* PROMPT *
Reproduce the entries that follow verbatim, down to the final line.

Extracted page text data:
Start of Block

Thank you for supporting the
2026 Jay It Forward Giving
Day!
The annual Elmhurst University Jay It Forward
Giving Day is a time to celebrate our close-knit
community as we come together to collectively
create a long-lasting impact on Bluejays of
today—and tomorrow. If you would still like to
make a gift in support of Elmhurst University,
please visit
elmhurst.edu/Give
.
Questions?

End of Block

* WRITTEN SOLUTION *
Thank you for supporting the
2026 Jay It Forward Giving
Day!
The annual Elmhurst University Jay It Forward
Giving Day is a time to celebrate our close-knit
community as we come together to collectively
create a long-lasting impact on Bluejays of
today—and tomorrow. If you would still like to
make a gift in support of Elmhurst University,
please visit
elmhurst.edu/Give
.
Questions?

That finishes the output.